**ACTIVITY:** Scan the entries for the word "possibilità", and copy every line where it appears.

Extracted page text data
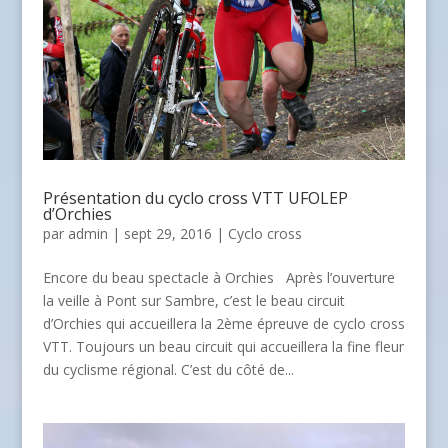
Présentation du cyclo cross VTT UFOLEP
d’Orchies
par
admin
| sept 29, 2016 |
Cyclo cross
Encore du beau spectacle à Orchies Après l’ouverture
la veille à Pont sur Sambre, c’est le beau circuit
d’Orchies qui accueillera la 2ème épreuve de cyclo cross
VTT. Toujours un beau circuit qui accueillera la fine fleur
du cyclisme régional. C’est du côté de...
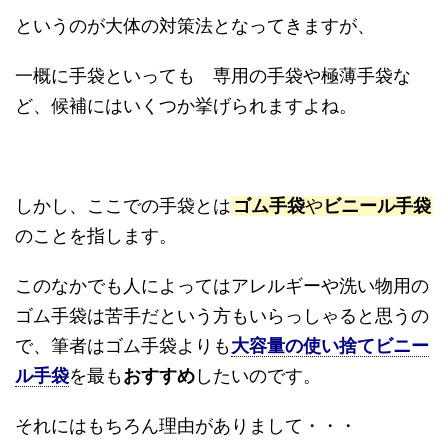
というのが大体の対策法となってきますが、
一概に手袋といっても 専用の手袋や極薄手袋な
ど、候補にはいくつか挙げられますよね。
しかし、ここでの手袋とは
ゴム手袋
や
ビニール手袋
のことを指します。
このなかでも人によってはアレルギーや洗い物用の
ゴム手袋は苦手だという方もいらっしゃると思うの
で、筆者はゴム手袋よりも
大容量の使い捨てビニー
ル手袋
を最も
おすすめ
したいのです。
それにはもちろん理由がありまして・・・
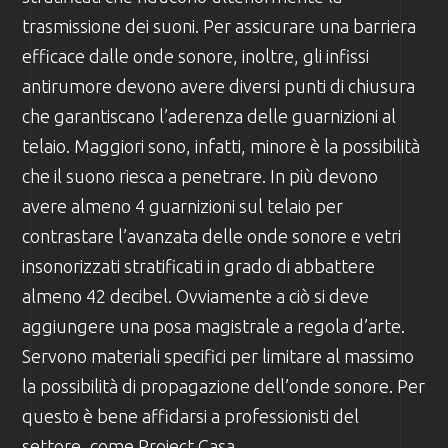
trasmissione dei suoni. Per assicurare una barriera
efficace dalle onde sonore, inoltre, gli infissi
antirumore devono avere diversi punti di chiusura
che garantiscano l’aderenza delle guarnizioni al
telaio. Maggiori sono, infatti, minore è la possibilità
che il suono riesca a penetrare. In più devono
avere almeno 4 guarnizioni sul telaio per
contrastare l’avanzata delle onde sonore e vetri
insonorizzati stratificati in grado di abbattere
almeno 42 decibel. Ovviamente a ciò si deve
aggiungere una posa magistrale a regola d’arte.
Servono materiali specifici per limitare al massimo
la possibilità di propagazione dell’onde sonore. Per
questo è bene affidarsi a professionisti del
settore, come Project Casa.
--
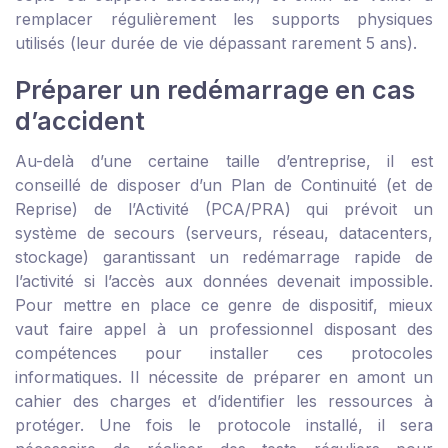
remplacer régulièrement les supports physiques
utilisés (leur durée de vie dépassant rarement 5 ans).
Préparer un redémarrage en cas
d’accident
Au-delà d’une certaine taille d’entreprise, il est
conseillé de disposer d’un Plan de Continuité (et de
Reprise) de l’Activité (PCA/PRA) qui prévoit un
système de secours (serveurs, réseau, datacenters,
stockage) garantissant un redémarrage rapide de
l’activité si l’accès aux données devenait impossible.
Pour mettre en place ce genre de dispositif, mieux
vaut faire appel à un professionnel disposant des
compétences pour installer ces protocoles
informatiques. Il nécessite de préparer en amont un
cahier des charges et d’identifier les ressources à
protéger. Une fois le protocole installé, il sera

**OUTPUT FOR THIS TASK:**
telaio. Maggiori sono, infatti, minore è la possibilità
la possibilità di propagazione dell’onde sonore. Per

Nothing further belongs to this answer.